Editorial team

U.S. Studies Online is edited and moderated by a group of PhD and Early Career Researchers based in the UK.

The editorial team for 2022-23 includes Sam Thozer, Molly Becker, Tom Cryer and Aija Oksman, and is led by co-editors Robyn Shooter and Frances Rowbottom.

Robyn Shooter (King’s College London) – Co-Editor

Robyn Shooter is an English and Music PhD candidate at King’s College London, examining genre, gender representation, and community formation in Americana music (1960 to Present). She has also previously authored and co-authored several original articles, including: an examination of aura and authenticity in the sites of the Grand Ole Opry; a comparative study of the pastoral and female autonomy in the music of Julie Candeille and Taylor Swift; and an exploration of the role of sentimentality and regional identity in the works of Dolly Parton and June Carter Cash (1970-1975).

Frances Rowbottom (University of Edinburgh) – Co-Editor

Frances Rowbottom is a final-year PhD researcher at the University of Edinburgh. Her research is based primarily on the American South, and William Faulkner’s uses of myth and legend.
Frances is currently examining the legacies of history and public memory in literature after the Civil War, with a focus on the creation and implementation of the myth of the Lost Cause and coinciding racial politics in a post-war society, reaching into the twentieth- and twenty-first centuries.

Tom Cryer (University College London) – Events Editor

Tom Cryer is a AHRC-funded PhD Candidate in American History at University College London, where his research uses the life, scholarship, and advocacy of the historian John Hope Franklin as a lens on memory, race, and nationhood within the twentieth-century United States. Prior to arriving at UCL, he received a BA(Hons) in History and an MPhil in U.S. History from the University of Cambridge. He is more broadly interested in the discursive violence wielded by historical scholarship and history’s function for policymakers, having participated in conferences at the Ditchley Foundation and the Salzburg Global Seminar.

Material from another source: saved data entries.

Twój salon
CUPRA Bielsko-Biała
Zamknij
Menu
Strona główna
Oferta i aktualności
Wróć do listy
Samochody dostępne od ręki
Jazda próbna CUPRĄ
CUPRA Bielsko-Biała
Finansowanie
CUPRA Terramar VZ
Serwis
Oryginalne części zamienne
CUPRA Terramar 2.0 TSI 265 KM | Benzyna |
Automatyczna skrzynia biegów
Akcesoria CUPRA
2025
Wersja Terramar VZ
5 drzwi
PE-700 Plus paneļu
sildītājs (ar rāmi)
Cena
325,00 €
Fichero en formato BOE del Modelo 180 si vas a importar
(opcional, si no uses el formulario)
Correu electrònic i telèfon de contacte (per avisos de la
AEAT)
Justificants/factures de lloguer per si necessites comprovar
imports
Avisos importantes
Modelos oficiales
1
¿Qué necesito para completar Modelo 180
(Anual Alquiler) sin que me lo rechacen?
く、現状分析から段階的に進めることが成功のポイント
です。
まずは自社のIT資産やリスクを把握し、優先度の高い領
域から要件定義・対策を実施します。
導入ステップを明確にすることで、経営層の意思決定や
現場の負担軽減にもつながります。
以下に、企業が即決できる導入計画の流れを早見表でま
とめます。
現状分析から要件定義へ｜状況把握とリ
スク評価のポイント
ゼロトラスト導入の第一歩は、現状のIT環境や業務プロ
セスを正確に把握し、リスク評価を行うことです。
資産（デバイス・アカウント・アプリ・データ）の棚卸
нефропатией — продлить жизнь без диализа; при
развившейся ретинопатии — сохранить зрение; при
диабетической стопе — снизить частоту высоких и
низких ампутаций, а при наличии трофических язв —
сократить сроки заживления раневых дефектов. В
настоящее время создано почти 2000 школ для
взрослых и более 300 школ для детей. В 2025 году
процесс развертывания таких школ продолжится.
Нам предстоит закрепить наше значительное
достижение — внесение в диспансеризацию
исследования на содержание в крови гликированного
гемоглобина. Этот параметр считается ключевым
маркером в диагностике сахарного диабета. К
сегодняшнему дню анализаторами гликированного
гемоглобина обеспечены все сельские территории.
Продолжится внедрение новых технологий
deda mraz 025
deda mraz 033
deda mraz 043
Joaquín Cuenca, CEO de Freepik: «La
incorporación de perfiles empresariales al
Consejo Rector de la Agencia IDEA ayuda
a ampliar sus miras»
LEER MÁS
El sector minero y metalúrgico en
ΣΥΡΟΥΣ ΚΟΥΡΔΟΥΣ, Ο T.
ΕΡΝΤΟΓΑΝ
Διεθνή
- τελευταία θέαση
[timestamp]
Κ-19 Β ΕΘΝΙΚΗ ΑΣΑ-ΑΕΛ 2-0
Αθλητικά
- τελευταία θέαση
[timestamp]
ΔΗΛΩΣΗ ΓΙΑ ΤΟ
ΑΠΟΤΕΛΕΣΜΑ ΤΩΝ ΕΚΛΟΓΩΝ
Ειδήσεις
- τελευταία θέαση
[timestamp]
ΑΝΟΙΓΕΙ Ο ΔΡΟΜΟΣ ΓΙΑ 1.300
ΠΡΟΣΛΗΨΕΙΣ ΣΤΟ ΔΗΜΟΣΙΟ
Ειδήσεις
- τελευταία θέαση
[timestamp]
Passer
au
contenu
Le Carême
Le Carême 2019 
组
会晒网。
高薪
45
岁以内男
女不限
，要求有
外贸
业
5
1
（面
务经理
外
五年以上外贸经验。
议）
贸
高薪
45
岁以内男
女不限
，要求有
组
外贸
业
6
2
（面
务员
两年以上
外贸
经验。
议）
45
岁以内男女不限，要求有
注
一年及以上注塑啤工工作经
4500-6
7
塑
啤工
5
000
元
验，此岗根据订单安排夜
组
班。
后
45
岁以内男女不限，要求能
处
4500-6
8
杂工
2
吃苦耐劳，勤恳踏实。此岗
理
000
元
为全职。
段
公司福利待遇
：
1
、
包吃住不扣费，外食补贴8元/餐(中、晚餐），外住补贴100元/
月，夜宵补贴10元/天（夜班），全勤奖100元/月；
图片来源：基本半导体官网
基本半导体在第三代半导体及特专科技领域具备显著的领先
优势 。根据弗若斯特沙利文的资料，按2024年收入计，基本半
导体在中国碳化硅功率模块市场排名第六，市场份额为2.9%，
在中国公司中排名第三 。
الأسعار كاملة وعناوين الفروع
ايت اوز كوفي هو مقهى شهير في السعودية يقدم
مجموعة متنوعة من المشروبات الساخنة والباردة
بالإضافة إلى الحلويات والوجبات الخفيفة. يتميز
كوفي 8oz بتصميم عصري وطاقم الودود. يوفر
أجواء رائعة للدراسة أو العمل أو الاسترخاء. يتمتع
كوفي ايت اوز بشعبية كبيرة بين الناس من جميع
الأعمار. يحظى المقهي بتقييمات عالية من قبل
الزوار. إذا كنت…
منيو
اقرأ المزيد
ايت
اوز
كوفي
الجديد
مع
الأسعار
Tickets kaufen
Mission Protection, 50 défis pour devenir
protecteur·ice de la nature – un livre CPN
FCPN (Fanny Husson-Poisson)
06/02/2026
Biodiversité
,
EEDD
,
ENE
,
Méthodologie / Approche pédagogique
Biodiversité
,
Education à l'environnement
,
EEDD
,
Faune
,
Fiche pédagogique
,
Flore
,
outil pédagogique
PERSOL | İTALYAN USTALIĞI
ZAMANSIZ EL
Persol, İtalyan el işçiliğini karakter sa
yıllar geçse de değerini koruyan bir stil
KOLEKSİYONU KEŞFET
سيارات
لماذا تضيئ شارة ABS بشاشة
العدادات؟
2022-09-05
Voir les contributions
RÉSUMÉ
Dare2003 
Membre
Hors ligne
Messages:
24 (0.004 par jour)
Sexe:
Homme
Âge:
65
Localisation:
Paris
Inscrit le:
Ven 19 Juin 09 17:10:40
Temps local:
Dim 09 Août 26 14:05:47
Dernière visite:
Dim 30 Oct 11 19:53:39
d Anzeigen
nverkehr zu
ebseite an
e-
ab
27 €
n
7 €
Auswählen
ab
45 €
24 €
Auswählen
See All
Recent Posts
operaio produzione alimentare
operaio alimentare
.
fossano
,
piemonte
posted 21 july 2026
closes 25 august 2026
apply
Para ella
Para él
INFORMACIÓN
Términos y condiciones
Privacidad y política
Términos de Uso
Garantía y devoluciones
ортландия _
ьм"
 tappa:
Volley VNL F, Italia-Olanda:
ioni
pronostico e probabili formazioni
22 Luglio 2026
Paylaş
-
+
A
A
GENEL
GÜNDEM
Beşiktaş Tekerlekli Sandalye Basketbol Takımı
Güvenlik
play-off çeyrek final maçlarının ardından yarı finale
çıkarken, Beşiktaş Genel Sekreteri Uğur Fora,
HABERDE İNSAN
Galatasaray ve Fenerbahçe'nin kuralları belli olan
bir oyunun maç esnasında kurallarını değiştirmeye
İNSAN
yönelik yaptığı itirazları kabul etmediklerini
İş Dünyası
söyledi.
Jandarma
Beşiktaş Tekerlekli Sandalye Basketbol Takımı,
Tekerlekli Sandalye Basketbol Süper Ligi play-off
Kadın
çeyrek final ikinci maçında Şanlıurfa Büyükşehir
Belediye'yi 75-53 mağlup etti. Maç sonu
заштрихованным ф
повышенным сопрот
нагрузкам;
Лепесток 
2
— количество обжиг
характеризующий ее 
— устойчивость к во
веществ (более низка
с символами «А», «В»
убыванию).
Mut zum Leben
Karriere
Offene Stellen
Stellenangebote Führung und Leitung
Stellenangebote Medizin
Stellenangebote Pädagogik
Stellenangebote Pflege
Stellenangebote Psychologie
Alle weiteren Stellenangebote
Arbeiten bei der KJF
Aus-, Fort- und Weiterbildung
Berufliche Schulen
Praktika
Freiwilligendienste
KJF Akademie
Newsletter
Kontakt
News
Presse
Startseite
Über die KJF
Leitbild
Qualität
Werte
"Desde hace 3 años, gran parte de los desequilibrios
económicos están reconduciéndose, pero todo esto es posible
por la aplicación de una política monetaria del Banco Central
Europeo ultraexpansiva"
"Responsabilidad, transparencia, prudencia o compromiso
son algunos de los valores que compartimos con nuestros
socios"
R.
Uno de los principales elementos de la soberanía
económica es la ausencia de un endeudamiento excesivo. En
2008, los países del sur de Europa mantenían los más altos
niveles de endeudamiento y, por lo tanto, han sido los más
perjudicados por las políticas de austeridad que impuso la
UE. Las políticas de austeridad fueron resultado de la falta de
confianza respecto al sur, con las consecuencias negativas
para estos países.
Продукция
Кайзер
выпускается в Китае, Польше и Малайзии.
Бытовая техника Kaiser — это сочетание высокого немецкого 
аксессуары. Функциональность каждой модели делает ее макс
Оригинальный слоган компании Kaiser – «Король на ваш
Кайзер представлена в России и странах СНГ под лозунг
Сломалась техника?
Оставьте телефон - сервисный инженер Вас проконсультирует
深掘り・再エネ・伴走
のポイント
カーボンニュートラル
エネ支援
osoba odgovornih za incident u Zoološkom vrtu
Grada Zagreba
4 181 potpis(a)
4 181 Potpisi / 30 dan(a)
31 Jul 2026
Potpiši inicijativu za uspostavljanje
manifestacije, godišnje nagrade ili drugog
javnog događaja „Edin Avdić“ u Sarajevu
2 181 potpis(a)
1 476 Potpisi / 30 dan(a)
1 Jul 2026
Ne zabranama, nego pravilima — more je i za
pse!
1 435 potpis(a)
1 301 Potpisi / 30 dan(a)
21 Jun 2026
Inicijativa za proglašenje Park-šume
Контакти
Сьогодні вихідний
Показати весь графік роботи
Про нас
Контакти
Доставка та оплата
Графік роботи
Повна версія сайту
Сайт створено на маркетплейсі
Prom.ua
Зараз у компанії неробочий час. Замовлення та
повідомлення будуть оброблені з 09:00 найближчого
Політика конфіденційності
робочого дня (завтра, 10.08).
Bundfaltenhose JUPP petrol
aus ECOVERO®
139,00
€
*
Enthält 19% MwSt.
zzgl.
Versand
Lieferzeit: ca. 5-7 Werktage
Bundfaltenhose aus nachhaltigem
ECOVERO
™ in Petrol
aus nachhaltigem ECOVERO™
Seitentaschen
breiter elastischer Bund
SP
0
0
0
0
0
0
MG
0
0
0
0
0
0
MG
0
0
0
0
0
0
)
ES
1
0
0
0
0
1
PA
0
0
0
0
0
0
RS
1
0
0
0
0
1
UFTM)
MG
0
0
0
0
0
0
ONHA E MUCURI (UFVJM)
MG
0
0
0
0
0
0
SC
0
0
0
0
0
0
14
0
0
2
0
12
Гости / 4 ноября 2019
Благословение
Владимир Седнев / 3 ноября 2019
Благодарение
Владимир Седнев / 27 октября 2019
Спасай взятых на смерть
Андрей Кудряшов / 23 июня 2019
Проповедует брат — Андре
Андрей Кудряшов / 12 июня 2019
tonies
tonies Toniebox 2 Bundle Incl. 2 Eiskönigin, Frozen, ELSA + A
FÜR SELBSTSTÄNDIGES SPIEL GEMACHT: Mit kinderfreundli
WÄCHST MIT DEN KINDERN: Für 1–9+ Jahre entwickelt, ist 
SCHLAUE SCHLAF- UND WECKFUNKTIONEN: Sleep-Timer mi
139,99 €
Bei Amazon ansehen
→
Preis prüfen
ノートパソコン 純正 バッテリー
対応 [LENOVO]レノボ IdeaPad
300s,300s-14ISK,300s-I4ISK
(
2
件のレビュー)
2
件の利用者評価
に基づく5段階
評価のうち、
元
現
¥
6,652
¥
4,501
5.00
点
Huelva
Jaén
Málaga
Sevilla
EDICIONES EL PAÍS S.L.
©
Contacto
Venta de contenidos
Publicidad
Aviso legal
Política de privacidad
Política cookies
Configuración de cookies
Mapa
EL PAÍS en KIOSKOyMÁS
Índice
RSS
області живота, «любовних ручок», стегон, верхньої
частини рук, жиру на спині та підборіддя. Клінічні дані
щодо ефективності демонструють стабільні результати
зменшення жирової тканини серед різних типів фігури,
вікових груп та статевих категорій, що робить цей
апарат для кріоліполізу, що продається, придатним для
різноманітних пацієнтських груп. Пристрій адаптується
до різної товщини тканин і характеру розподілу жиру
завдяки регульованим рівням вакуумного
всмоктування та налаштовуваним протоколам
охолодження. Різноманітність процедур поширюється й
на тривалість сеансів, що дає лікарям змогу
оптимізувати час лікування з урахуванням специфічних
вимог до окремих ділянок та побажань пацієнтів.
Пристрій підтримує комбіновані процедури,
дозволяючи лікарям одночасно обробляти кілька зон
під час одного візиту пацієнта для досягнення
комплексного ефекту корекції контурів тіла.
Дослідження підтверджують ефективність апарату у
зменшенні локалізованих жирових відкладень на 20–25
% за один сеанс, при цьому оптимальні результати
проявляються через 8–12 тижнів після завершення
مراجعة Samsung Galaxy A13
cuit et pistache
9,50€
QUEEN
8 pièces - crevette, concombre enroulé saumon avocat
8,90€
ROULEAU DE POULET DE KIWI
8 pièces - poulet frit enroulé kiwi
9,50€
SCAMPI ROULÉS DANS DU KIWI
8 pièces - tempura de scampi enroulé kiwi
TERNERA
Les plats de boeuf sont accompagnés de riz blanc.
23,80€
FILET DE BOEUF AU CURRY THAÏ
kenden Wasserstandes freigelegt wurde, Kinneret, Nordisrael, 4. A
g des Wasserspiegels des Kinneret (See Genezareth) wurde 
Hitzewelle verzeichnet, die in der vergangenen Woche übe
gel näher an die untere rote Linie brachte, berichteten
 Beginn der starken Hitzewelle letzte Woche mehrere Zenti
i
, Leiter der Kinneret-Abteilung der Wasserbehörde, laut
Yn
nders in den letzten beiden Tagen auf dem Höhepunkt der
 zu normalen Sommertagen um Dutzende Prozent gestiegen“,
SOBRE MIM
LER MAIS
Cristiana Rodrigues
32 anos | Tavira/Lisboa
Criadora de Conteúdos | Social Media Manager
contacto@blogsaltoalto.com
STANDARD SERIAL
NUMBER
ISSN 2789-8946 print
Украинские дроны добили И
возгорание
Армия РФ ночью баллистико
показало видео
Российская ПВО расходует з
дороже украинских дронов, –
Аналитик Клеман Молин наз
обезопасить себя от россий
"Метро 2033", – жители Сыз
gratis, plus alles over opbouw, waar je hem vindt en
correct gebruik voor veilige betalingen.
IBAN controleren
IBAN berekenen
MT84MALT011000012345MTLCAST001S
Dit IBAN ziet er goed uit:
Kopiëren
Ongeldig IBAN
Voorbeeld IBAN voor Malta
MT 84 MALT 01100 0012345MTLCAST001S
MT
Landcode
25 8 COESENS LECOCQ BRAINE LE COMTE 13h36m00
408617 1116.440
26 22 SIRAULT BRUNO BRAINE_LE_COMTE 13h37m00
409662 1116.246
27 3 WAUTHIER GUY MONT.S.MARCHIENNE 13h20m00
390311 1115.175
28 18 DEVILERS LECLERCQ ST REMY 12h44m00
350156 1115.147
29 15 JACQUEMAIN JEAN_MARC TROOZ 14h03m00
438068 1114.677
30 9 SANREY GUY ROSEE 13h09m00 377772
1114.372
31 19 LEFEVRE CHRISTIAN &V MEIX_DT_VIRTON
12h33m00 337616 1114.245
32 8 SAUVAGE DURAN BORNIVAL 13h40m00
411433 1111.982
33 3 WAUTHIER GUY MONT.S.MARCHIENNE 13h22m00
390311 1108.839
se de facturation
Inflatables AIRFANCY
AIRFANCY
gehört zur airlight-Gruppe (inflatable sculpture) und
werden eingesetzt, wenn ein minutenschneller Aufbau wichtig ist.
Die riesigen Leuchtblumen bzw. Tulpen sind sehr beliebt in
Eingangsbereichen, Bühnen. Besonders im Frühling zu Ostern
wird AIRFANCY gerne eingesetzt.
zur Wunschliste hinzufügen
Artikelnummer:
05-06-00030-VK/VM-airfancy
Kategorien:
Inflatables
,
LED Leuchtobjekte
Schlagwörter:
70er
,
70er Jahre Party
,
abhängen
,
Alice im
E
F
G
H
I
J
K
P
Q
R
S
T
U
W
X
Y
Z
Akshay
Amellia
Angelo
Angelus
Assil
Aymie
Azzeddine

Aija Oksman (University of Edinburgh) – Book Reviews Editor

After an MLitt in Publishing (University of Stirling) and MSc (University of Edinburgh) on radical self-representation of Sojourner Truth and Frederick Douglass, Aija is now a PhD candidate at the University of Edinburgh. Her current research focuses on African American women writer’s literary and counterliterary experience with the FBI. Her research interests are interdisciplinary and intersectional with a focus on women’s and other marginalised groups’ literary, cultural and socio-economical interactions and counteractions. Recently, Aija has also been tutoring undergraduates on Literary Studies at University of Edinburgh.

Sam Thozer (University of Manchester) – Co-Communications and Outreach Editor

Samson Thozer is a first-year PhD student in American Studies at the University of Manchester. His research is on the formation and expression of New Negro identity in interwar Detroit. He has a BA in English Literature and American Studies, and an MA in English, both from the University of Manchester. Between 2017 and 2021, he lived in the USA, teaching at Pennsylvania Highlands Community College and working with kids at the YMCA. He wrote a book called Halfway to Everywhere: Two Years’ Tarry in Clearfield, PA, self-published in 2021.

Molly Becker (University of Cambridge) – Co-Communications and Outreach Editor

Molly Becker recently completed her PhD in twentieth-century Midwestern American fiction at the University of Cambridge. Since September, she has held the role of the Alumni Communications Officer at Christ’s College, Cambridge.